HOW TO COMPLETE THIS TASK =>
Nothing but the pictures should be left out when the entries below are duplicated.

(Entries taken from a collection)
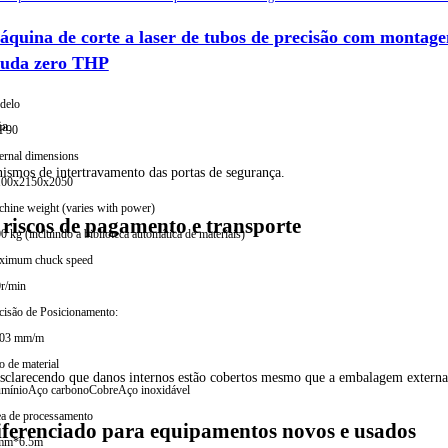
quina de corte a laser de tubos de precisão com montagem
auda zero THP
delo
ia.
P90
ernal dimensions
nismos de intertravamento das portas de segurança.
100x2150x2050
hine weight (varies with power)
 riscos de pagamento e transporte
0 kg (incluindo a biblioteca automática de materiais)
ximum chuck speed
r/min
cisão de Posicionamento:
.03 mm/m
o de material
esclarecendo que danos internos estão cobertos mesmo que a embalagem externa e
mínio
Aço carbono
Cobre
Aço inoxidável
a de processamento
ferenciado para equipamentos novos e usados
mm*6.5m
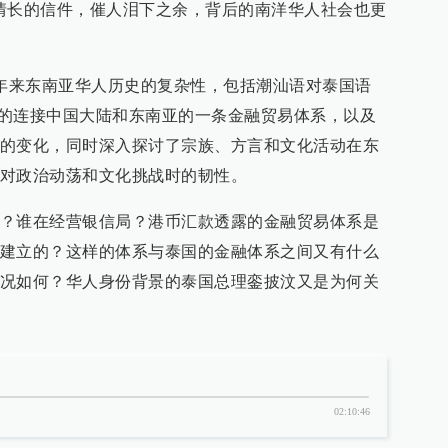
情长的信件，催人泪下之余，背后的南洋华人社会也更
0年来东南亚华人历史的复杂性，包括潮汕语对泰国语
形成的连接中国大陆和东南亚的一条金融贸易体系，以及
的变化，同时深入探讨了宗族、方言和文化活动在东
对政治动荡和文化挑战时的韧性。
？谁在经营银信局？港币汇款透露的金融贸易体系是
建立的？这样的体系与泰国的金融体系之间又有什么
况如何？华人身份背景的泰国总理銮披汶又是为何关
02:10:46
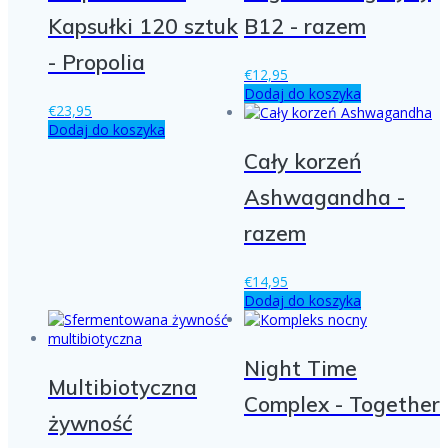
Kapsułki 120 sztuk
B12 - razem
- Propolia
€
12,95
Dodaj do koszyka
€
23,95
Dodaj do koszyka
Cały korzeń
Ashwagandha -
razem
€
14,95
Dodaj do koszyka
Night Time
Multibiotyczna
Complex - Together
żywność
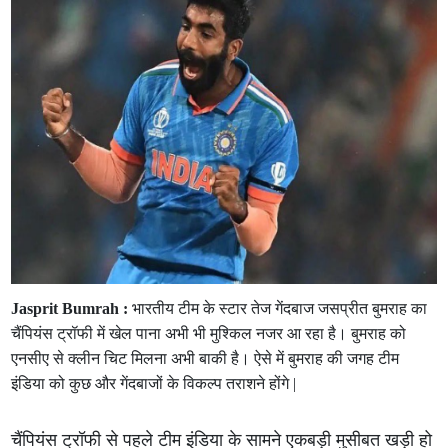
Jasprit Bumrah :
भारतीय टीम के स्टार तेज गेंदबाज जसप्रीत बुमराह का
चैंपियंस ट्रॉफी में खेल पाना अभी भी मुश्किल नजर आ रहा है। बुमराह को
एनसीए से क्लीन चिट मिलना अभी बाकी है। ऐसे में बुमराह की जगह टीम
इंडिया को कुछ और गेंदबाजों के विकल्प तराशने होंगे |
चैंपियंस ट्रॉफी से पहले टीम इंडिया के सामने एकबड़ी मुसीबत खड़ी हो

RESPONSE TO THE TASK =>
quina de corte a laser de tubos de precisão com montagem
auda zero THP
delo
ia.
P90
ernal dimensions
nismos de intertravamento das portas de segurança.
100x2150x2050
hine weight (varies with power)
 riscos de pagamento e transporte
0 kg (incluindo a biblioteca automática de materiais)
ximum chuck speed
r/min
cisão de Posicionamento:
.03 mm/m
o de material
esclarecendo que danos internos estão cobertos mesmo que a embalagem externa e
mínio
Aço carbono
Cobre
Aço inoxidável
a de processamento
ferenciado para equipamentos novos e usados
mm*6.5m
情长的信件，催人泪下之余，背后的南洋华人社会也更
0年来东南亚华人历史的复杂性，包括潮汕语对泰国语
形成的连接中国大陆和东南亚的一条金融贸易体系，以及
的变化，同时深入探讨了宗族、方言和文化活动在东
对政治动荡和文化挑战时的韧性。
？谁在经营银信局？港币汇款透露的金融贸易体系是
建立的？这样的体系与泰国的金融体系之间又有什么
况如何？华人身份背景的泰国总理銮披汶又是为何关
02:10:46
Kapsułki 120 sztuk
B12 - razem
- Propolia
€
12,95
Dodaj do koszyka
€
23,95
Dodaj do koszyka
Cały korzeń
Ashwagandha -
razem
€
14,95
Dodaj do koszyka
Night Time
Multibiotyczna
Complex - Together
żywność
Jasprit Bumrah :
भारतीय टीम के स्टार तेज गेंदबाज जसप्रीत बुमराह का
चैंपियंस ट्रॉफी में खेल पाना अभी भी मुश्किल नजर आ रहा है। बुमराह को
एनसीए से क्लीन चिट मिलना अभी बाकी है। ऐसे में बुमराह की जगह टीम
इंडिया को कुछ और गेंदबाजों के विकल्प तराशने होंगे |
चैंपियंस ट्रॉफी से पहले टीम इंडिया के सामने एकबड़ी मुसीबत खड़ी हो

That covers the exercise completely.